No, the judge did not poke out anyone’s eye or chop off a hand, but he did teach a lesson that is more likely to remain in the offender’s conscience much longer than a fine or a short stay behind bars.
Judge Cicconetti, pictured below, was known for making his punishments for animal cruelty match the offense.
One woman was ordered to spend a night in the woods alone after doing the same to 35 kittens.
A day spent in the delightful aromas of the town dump was one woman’s punishment for keeping her dog in filth.
Check out the Judge talking to this defendant.
We will probably never know why the woman in the picture decided to abandon the 35 kittens or why she had that number of kittens in the first place. Judge Cicconetti realized that aside from some professional help, the woman needed to truly understand the error of her decisions. The sentence of a night alone in the woods with the admonishment that she needed to experience the howling of the coyotes, the rustling of raccoons, and the feeling of unsatisfied hunger would, in the judge’s opinion, serve as justice and also teach a much-needed lesson.
The best example of “what goes around, comes around” is the 8-hour sentence at the city dump imposed on a woman who had kept her dog in a filthy environment. The Judge demanded that she find the “stinkiest, smelliest, God-awful odor place they can find in that dump” and sit there for eight hours. We doubt if the woman brought lunch to “enjoy”during her day at the dump.
It should come as no surprise that Judge Cicconetti simply adores animals. His first “best friend” was a Dachshund named Herman and he now has a 10-year-old Bernese Mountain dog named Kasey.
The Judge came to realize that sending people to jail for these types of offenses was not effective in changing their attitudes and might even turn someone into a repeat offender. He wanted to make sure that the punishment fits the crime and that is why he doles out some most unusual “creative sentences” for animal abusers and other minor crimes.

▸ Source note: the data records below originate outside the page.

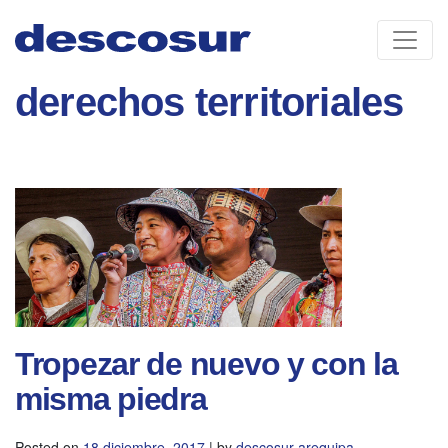
Skip
to
content
derechos territoriales
Tropezar de nuevo y con la
misma piedra
Posted on
18 diciembre, 2017
|
by
descosur arequipa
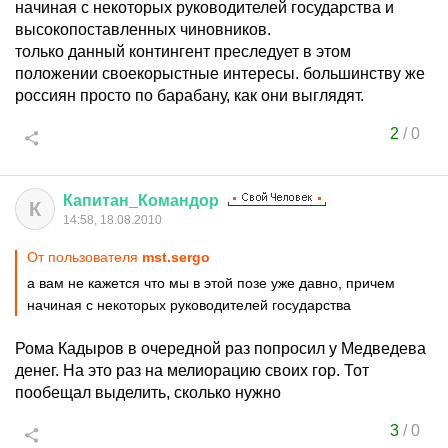
начиная с некоторых руководителей государства и
высокопоставленных чиновников.
только данный контингент преследует в этом
положении своекорыстные интересы. большинству же
россиян просто по барабану, как они выглядят.
2
/
0
Капитан
_
Командор
К
14:58, 18.08.2010
От пользователя
mst.sergo
а вам не кажется что мы в этой позе уже давно, причем
начиная с некоторых руководителей государства
Рома Кадыров в очередной раз попросил у Медведева
денег. На это раз на мелиорацию своих гор. Тот
пообещал выделить, сколько нужно
3
/
0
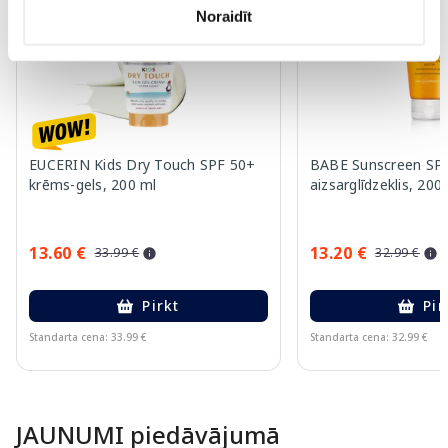
Noraidīt
EUCERIN Kids Dry Touch SPF 50+
BABE Sunscreen SPF
krēms-gels, 200 ml
aizsarglīdzeklis, 200
13.60 €
13.20 €
33.99 €
32.99 €
Pirkt
Pir
Standarta cena: 33.99 €
Standarta cena: 32.99 €
Page 1 of 10
JAUNUMI piedāvājumā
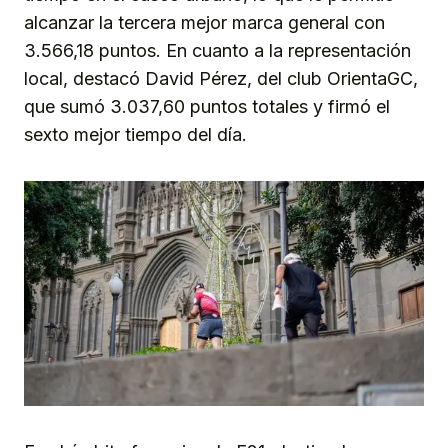
alcanzar la tercera mejor marca general con
3.566,18 puntos. En cuanto a la representación
local, destacó David Pérez, del club OrientaGC,
que sumó 3.037,60 puntos totales y firmó el
sexto mejor tiempo del día.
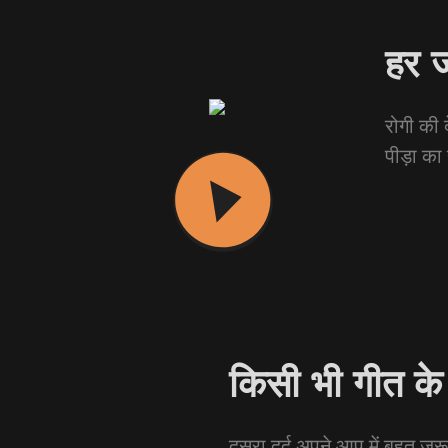
हर ज
रोगी की 
पीड़ा का
किसी भी गीत के 
दूसरा दर्द अपने आप में बहुत जर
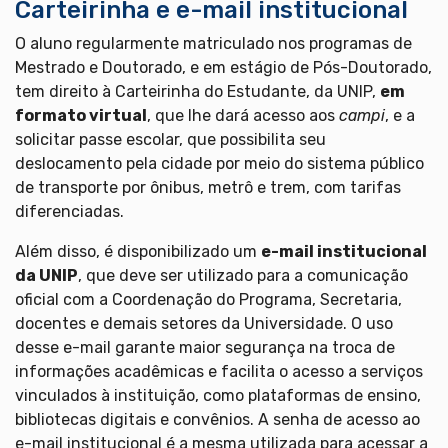
Carteirinha e e-mail institucional
O aluno regularmente matriculado nos programas de
Mestrado e Doutorado, e em estágio de Pós-Doutorado,
tem direito à Carteirinha do Estudante, da UNIP,
em
formato virtual
, que lhe dará acesso aos
campi
, e a
solicitar passe escolar, que possibilita seu
deslocamento pela cidade por meio do sistema público
de transporte por ônibus, metrô e trem, com tarifas
diferenciadas.
Além disso, é disponibilizado um
e-mail institucional
da UNIP
, que deve ser utilizado para a comunicação
oficial com a Coordenação do Programa, Secretaria,
docentes e demais setores da Universidade. O uso
desse e-mail garante maior segurança na troca de
informações acadêmicas e facilita o acesso a serviços
vinculados à instituição, como plataformas de ensino,
bibliotecas digitais e convênios. A senha de acesso ao
e-mail institucional é a mesma utilizada para acessar a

Let’s look at a list of cases where Judge Cicconetti doled out some unusual punishments:
- Discussing child safety at a school while dressed in a dog outfit was the punishment for a man charged with child abuse.
- In a community service type of punishment, some defendants were ordered to clear snow from the walkways at a retirement home.
- Getting sent to the morgue to view corpses was one eerie punishment for a man who was caught with a loaded gun,
- One young man stole a bicycle and instead of being sent to a juvenile institution he spent 10 days riding a bike in support of a local charity.
- One very apt punishment was to a man who shot a dog. He was sentenced to donating 40 lbs. of dog food on every holiday to the Lake County Animal Shelter. Let’s hope he was made to buy a brand name and not some cheap generic brand.
- A couple of teenage “Grinches” scrawled the number 666 (a number associated with the devil) on a figure of Jesus at a nativity scene. The Judge directed that they parade through the streets with a sign apologizing for their misdeed.
- Spending their allowance on a picnic for primary school children was the consequence for some teenagers who decided to flatten tires on a school bus that was scheduled to take the kids on an outing.
- Better not call the police “pigs” with Judge Cicconetti administering justice or you may end up standing on a street corning with a 350-pound pig carrying a sign that reads, “This is not a police officer” as one man was ordered to do.
- Breaking the 7th commandment (Thou shalt not steal) and possibly a few others by stealing “literature” from an adult book store will earn you a stint outside the entrance of the shady establishment wearing a blindfold and carrying a sign that says “See no evil”. We hope that the 18-year-old male who committed this deed chooses better reading material in the future.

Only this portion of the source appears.